Anyone who has suffered the horrific loss of a loved one know how hard it is to deal with the alchemy of emotions. Anger competes with despair to fuel a sense of futility. The suffering of the person who died crushes the spirit. The permanence of death haunts the future.
People who manage to find peace through positivity are rare and remarkable. Against that already difficult standard, Tracy Matheson’s Project Beloved pushes the bar even higher.
Matheson is from Texas. But she was in Charlottesville Monday to furnish and decorate what she calls a “soft” interview room at the city’s Commonwealth’s Attorney’s office. The padded, swiveling chairs, the indirect lighting, the basket of blankets and the beautiful nature photographs on the walls work together to create a cocoon for crime victims at their most vulnerable moments.
Creating rooms like this one room also allows Matheson to envelop herself in the love she still feels for her daughter, Molly Jane. Matheson’s daughter lost her life in one of the most terrible ways possible. A serial rapist sexually assaulted and strangled her. It was the kind of crime that not only destroys an innocent life, but also shatters those who must live without the person who is taken.
For Matheson, the path through a minefield of grief came from what might drive others to quit. She discovered that other rape victims of the man who killed her child had struggled to follow through on seeking justice before her daughter died. In some of those earlier cases, the investigative and interviewing process became unbearable.
And so, Project Beloved: The Molly Jane Mission came about. It was not born of bitterness or recrimination. It was not born of a need to make sense of something so senseless as to defy explanation. Matheson knew she could not end crime. What she could do was devote herself to making dealing with the life-changing trauma of crime, especially sexual assault, as bearable as possible.
For the soothing art in the Charlottesville soft interview room, Matheson settled on the photographs of Megan Getrum, a woman murdered by Molly Jane’s killer, five days after Molly Jane died. Along with soft lighting and comfortable seats, Matheson added an essential oils diffuser and a portable table that interview participants can write on. This is the comfort and atmosphere she hopes to create at prosecutor’s offices, police stations and educational institutions across the country.

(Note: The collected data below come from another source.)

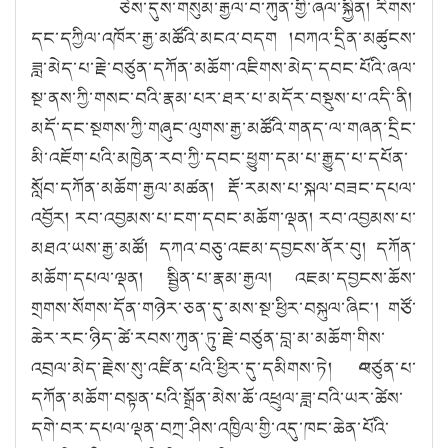
ཅེས་དུས་གསུམ་རྒྱལ་བ་ཀུན་གྱི་ཞལ་སྐྱིན། རིགས་
དང་དཀྱིལ་འཁོར་རྒྱ་མཚོའི་མངའ་བདག །བཀའ་དྲིན་མཚུངས་
ཟླ་མེད་པ་རྗེ་བཙུན་དཀོན་མཆོག་འཇིགས་མེད་དབང་པོའི་ཞལ་
སྔ་ནས་ཀྱི་གསང་བའི་རྣམ་པར་ཐར་པ་མདོར་བསྡུས་པ་འདི་ནི།
མདོ་དང་སྔགས་ཀྱི་གཞུང་ལུགས་རྒྱ་མཚོའི་གནད་ལ་གཞན་དྲིང་
མི་འཇོག་པའི་མཁྱེན་རབ་ཀྱི་དབང་ཕྱུག་དམ་པ་རྒྱུད་པ་དཔོན་
སློབ་དཀོན་མཆོག་རྒྱལ་མཚན། རྡོ་རམས་པ་སྐལ་བཟང་དཔལ་
འབྱོར། རབ་འབྱམས་པ་ངག་དབང་མཆོག་ལྡན། རབ་འབྱམས་པ་
མཐའ་ཡས་རྒྱ་མཚོ། དཀའ་བཅུ་འཇམ་དབྱངས་ནོར་བུ། དཀོན་
མཆོག་དཔལ་ལྡན། སྦྱིན་པ་རྣམ་རྒྱལ། འཇམ་དབྱངས་ཆོས་
གྲགས་སོགས་དོན་གཉེར་ཅན་དུ་མས་སྔ་ཕྱིར་བསྐུལ་ཞིང༌། གཙོ་
ཆེར་རང་ཉིད་ཚེ་རབས་ཀུན་ཏུ་རྗེ་བཙུན་བླ་མ་མཆོག་གིས་
འབྲལ་མེད་རྗེས་སུ་འཛིན་པའི་ཕྱིར་དུ་དམིགས་ཏེ། ྋབཙུན་པ་
དཀོན་མཆོག་བསྟན་པའི་སྒྲོན་མེས་ཆོ་འཕྲུལ་ཟླ་བའི་ཡར་ཚེས་
དགེ་བར་དཔལ་ལྡན་བཀྲ་ཤིས་འཁྱིལ་གྱི་འདུ་ཁང་ཆེན་པོའི་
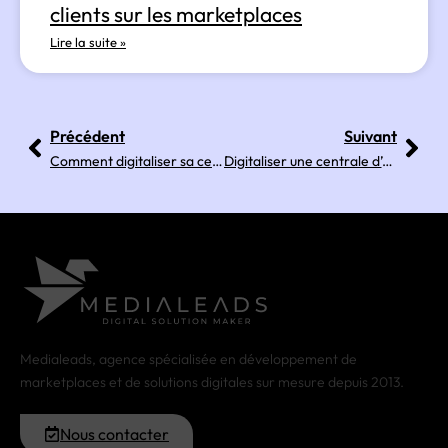
clients sur les marketplaces
Lire la suite »
Précédent
Suivant
Comment digitaliser sa centrale d’achat ?
Digitaliser une centrale d’achat : 7 erreurs fréquentes
Medialeads, agence spécialisée en développement de
marketplaces et de solutions digitales sur mesure depuis 2013.
Nous contacter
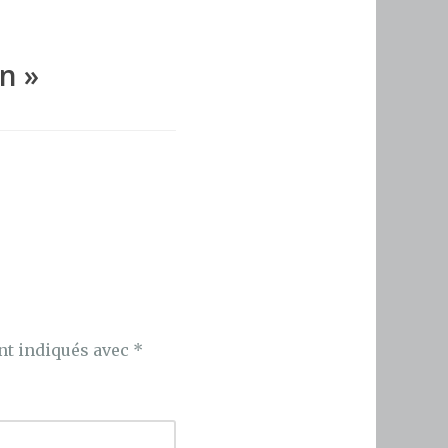
on
»
nt indiqués avec
*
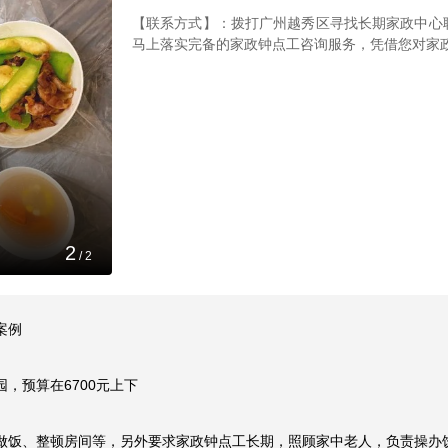
【联系方式】：拨打广州越秀区寻找长期家政中心联系方
马上落实完备的家政钟点工咨询服务，凭借您对家
1
/
2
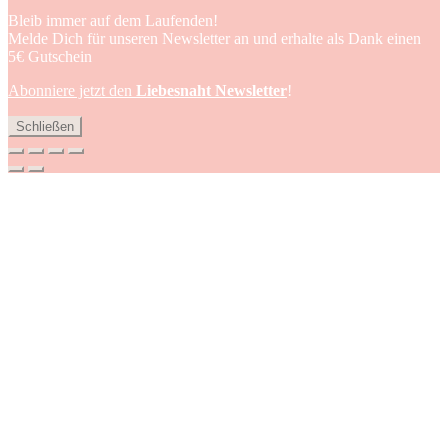
Bleib immer auf dem Laufenden!
Melde Dich für unseren Newsletter an und erhalte als Dank einen
5€ Gutschein
Abonniere jetzt den
Liebesnaht Newsletter
!
Schließen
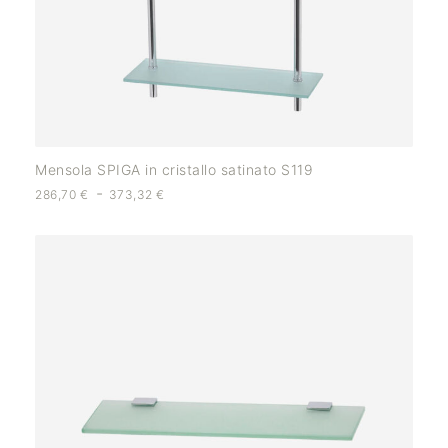
Mensola SPIGA in cristallo satinato S119
-
286,70
€
373,32
€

The soft interview rooms she has constructed now number in the dozens. If they eventually number in the hundreds or thousands, Matheson likely will still feel the pain that came with the loss of her daughter and the violence of her death.
As Matheson told Daily Progress reporter Ginny Bixby:
“It is my reality. And the only thing that I could figure out how to make it through was by doing this. I would say probably it has saved my sanity to be able to have something like this to pour all of my mental energy and physical energy and take this horrific, unthinkable, unfathomable, incredibly awful thing and help it fuel this change that I hope to see come because of our efforts.”
Nobody gets to choose if they want to go through what Tracy Matheson did. More to the point, no amount of effort could truly prepare a person for it. Obsession with the possibility of unimaginable horror overtaking a life can breed a kind of social and emotional paralysis almost as debilitating as the horror itself. What remains for those dragged randomly into the miasma of criminal violence is to try to do what Matheson did. Focus the unavoidable pain in a way that morphs from a reason to give up into a reason to keep going.
Some—perhaps most—of us facing tragic loss will never be able to imitate the incredible example Matheson has set. But her story proves it is in everyone’s best interest to try.
NOTE from Tracy: This is a very lovely editorial. However, I would like to make one edit. It states, "She discovered that other rape victims of the man who killed her child had struggled to follow through on seeking justice before her daughter died." This is not entirely accurate. The victims did everything they should have done. They reported to law enforcement. They had a SANE exam. The system is who failed. The system did not believe the victims or failed to act in a timely manner. The system holds all of the blame for why the individual who killed Molly and Megan was left to roam the streets raping and strangling women at will.